But with Kate, this approach proved impossible. He found too many real traits to admire in her character—courage, independence. With all of the needy, clinging ladies waiting for him back in London, he particularly liked her sturdy self-reliance. Gerald Fox’s daughter was as sharp as a tack and yet quite down-to-earth.
She did not weary him with mindless prattle; did not simper, grovel, or pry; did not even seem to know how to toady to a man of his consequence. She did not play the coquette, either—a tactic he had enjoyed from women but had never trusted. Instead, she spoke her mind almost as plainly as a man, and as a result, her conversation actually held his interest.
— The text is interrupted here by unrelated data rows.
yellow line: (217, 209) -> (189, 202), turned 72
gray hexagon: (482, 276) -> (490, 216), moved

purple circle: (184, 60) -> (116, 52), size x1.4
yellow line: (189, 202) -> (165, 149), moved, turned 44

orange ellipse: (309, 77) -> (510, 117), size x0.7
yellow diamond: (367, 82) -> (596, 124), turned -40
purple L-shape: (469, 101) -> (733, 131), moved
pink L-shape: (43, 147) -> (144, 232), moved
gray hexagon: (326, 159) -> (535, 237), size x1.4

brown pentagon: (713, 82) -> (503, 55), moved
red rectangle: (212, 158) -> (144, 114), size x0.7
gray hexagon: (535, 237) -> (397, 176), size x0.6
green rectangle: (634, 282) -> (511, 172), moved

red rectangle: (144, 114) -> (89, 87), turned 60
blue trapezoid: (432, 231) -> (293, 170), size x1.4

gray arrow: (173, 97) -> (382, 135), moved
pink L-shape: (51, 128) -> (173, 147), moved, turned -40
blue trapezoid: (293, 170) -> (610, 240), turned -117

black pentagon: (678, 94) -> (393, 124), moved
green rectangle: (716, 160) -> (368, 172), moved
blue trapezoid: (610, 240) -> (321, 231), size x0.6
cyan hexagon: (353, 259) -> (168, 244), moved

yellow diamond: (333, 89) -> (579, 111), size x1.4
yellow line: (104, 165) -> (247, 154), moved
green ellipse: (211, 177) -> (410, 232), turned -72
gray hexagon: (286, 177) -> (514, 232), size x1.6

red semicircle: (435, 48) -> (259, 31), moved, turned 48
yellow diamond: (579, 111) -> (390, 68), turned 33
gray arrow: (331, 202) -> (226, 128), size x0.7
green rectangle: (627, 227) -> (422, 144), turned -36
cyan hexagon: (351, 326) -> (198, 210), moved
Kate peppered her language with witty observations, occasionally made at his expense. He found her saucy impudence oddly refreshing, and instead of minding it, served it back to her. It was great fun to jest and needle each other in mutual irreverence, as they had that night at dinner; one thing they had in common was a willingness to mock their own foibles. Kate laughed at herself for a bluestocking, while he knew very well he was a superstitious fool.
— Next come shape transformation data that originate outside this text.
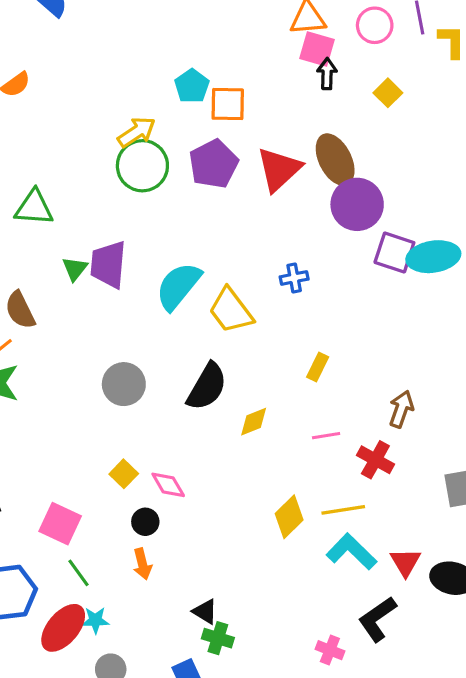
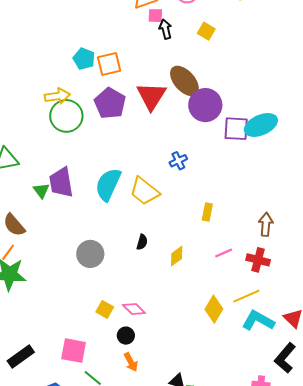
pink square: (317, 49) -> (155, 16), size x0.7
yellow arrow: (137, 132) -> (57, 96), turned 40
black semicircle: (207, 387) -> (142, 242), size x0.5

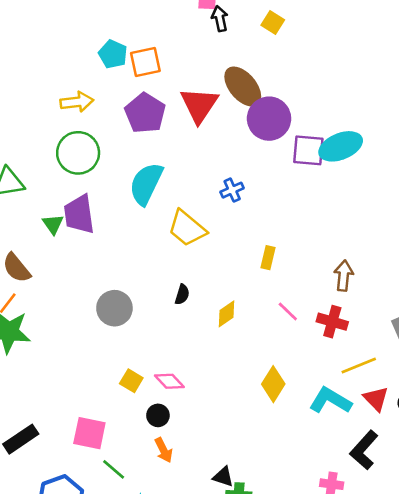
green circle: (66, 116) -> (78, 153), moved
cyan semicircle: (108, 184) -> (146, 184), moved
pink line: (224, 253) -> (288, 311), turned 66
yellow line: (246, 296) -> (359, 366), moved

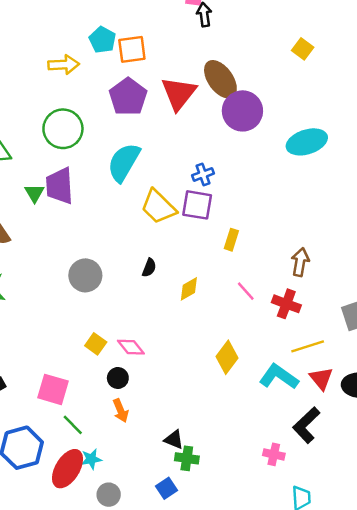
yellow square: (273, 23) -> (303, 49), moved
yellow arrow: (77, 102) -> (64, 65), moved
purple square: (308, 150) -> (197, 205), moved

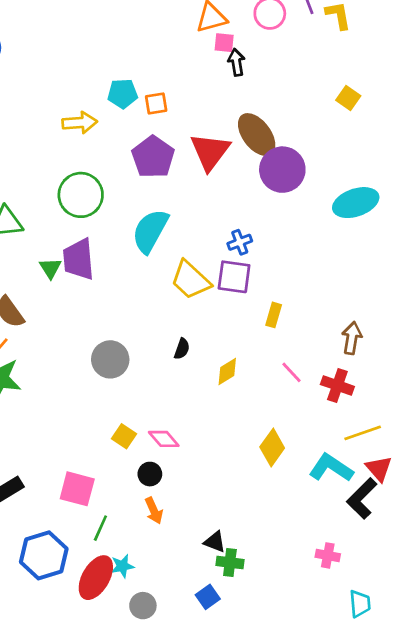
cyan pentagon: (102, 40) -> (123, 94), turned -30
orange square: (132, 49) -> (156, 104), size x0.7
green line: (73, 425) -> (100, 528), turned 70
black L-shape: (306, 425) -> (362, 498), moved

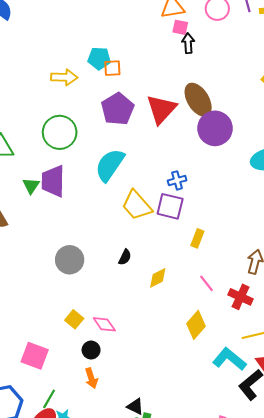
orange square: (156, 104) -> (112, 68), moved
yellow diamond: (272, 447) -> (196, 325), moved
green line: (100, 528) -> (49, 399), moved

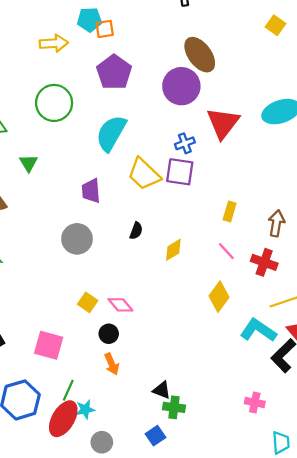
red triangle: (161, 109) -> (223, 123), moved
purple circle: (215, 128) -> (181, 86), moved
purple trapezoid: (53, 181) -> (91, 191), moved, size x0.7
yellow rectangle: (197, 238) -> (230, 212), moved

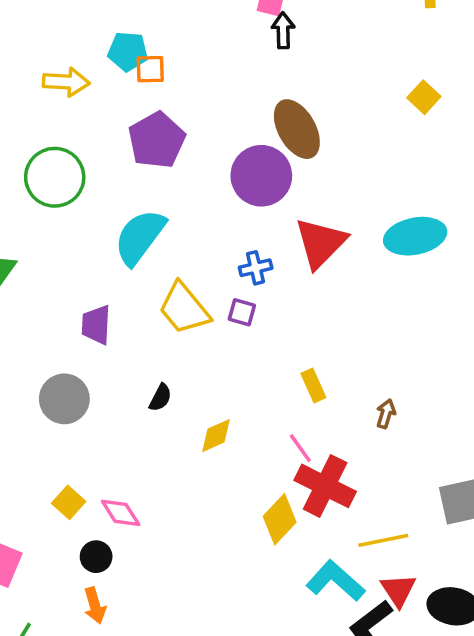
purple square: (180, 172) -> (242, 312), size x0.6
yellow rectangle: (230, 212) -> (313, 386), turned -48
brown arrow: (276, 223) -> (386, 414), size x0.7
red cross: (264, 262) -> (325, 486), moved, size x1.4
But even all of this did not get to the heart of her effect on him.
Growing up out there on the moors, isolated from the world, she had an untouched quality about her that made him ache in ways he could not explain.
He was so drawn to her.
It made him rather uncomfortable. But that night at dinner when she had described her solitary mode of life at her cottage, he had realized that, unlike so many others, she, too, understood the degree of loneliness that he knew all too well.
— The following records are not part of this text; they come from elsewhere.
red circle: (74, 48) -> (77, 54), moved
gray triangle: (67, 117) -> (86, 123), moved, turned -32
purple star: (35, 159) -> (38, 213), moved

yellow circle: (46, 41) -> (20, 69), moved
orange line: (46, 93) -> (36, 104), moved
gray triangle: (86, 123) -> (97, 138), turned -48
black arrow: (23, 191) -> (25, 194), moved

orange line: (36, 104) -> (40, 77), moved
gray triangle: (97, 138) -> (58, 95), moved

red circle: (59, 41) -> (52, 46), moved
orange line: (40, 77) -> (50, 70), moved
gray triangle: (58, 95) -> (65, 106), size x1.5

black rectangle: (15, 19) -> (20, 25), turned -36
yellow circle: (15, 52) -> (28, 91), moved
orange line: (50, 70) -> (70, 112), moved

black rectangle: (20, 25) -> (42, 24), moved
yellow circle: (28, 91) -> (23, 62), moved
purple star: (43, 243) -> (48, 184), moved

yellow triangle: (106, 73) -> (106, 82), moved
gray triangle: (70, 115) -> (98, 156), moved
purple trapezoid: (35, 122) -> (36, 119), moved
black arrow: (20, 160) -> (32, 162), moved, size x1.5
Deep down, he knew his heart had never been in such jeopardy before, and considering both their bloodlines, this was a very bad state of affairs. His instincts whispered that her arrival here was destiny. It remained to be seen, however, if she was to be his doom or the answer to his curse.
Given his reputation among his brother warriors as the Order’s most expert killer, all he knew was that his team-mates would have been utterly stunned to see the way he was with Kate.
He was also rather sure they would be horrified to learn that the little “present” who had so captivated him came from Promethean bloodlines. But of course, the Order still knew nothing about Kate, a fact over which he suffered serious pangs of guilt.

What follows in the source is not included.